The problem -
An exact copy of every record below is required, with the pictures left out.

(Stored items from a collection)
◆ ◆ ◆ ◆ ◆ ◆ ◆
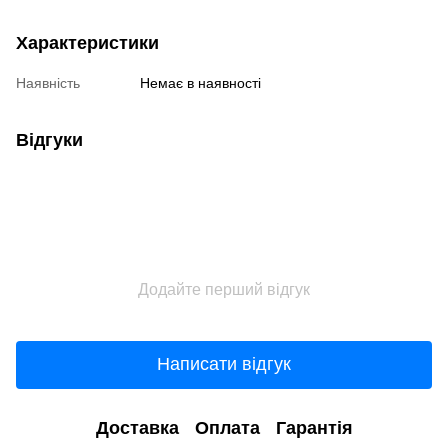
Характеристики
Наявність
Немає в наявності
Відгуки
Додайте перший відгук
Написати відгук
Доставка
Оплата
Гарантія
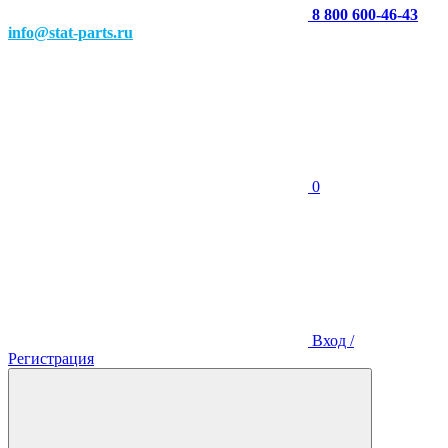
8 800 600-46-43
info@stat-parts.ru
0
Вход /
Регистрация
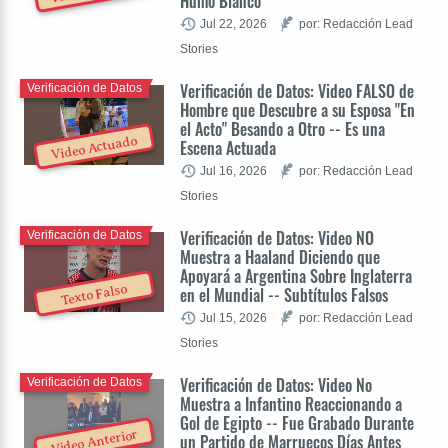
Humo Blanco
Jul 22, 2026
por: Redacción Lead
Stories
Verificación de Datos: Video FALSO de
Verificación de Datos
Hombre que Descubre a su Esposa "En
el Acto" Besando a Otro -- Es una
Video Actuado
Escena Actuada
Jul 16, 2026
por: Redacción Lead
Stories
Verificación de Datos: Video NO
Verificación de Datos
Muestra a Haaland Diciendo que
Apoyará a Argentina Sobre Inglaterra
Texto Falso
en el Mundial -- Subtítulos Falsos
Jul 15, 2026
por: Redacción Lead
Stories
Verificación de Datos: Video No
Verificación de Datos
Muestra a Infantino Reaccionando a
Gol de Egipto -- Fue Grabado Durante
Video Anterior
un Partido de Marruecos Días Antes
◆ ◆ ◆ ◆ ◆ ◆ ◆
Task output -
Характеристики
Наявність
Немає в наявності
Відгуки
Додайте перший відгук
Написати відгук
Доставка
Оплата
Гарантія
8 800 600-46-43
info@stat-parts.ru
0
Вход /
Регистрация
Humo Blanco
Jul 22, 2026
por: Redacción Lead
Stories
Verificación de Datos: Video FALSO de
Verificación de Datos
Hombre que Descubre a su Esposa "En
el Acto" Besando a Otro -- Es una
Video Actuado
Escena Actuada
Jul 16, 2026
por: Redacción Lead
Stories
Verificación de Datos: Video NO
Verificación de Datos
Muestra a Haaland Diciendo que
Apoyará a Argentina Sobre Inglaterra
Texto Falso
en el Mundial -- Subtítulos Falsos
Jul 15, 2026
por: Redacción Lead
Stories
Verificación de Datos: Video No
Verificación de Datos
Muestra a Infantino Reaccionando a
Gol de Egipto -- Fue Grabado Durante
Video Anterior
un Partido de Marruecos Días Antes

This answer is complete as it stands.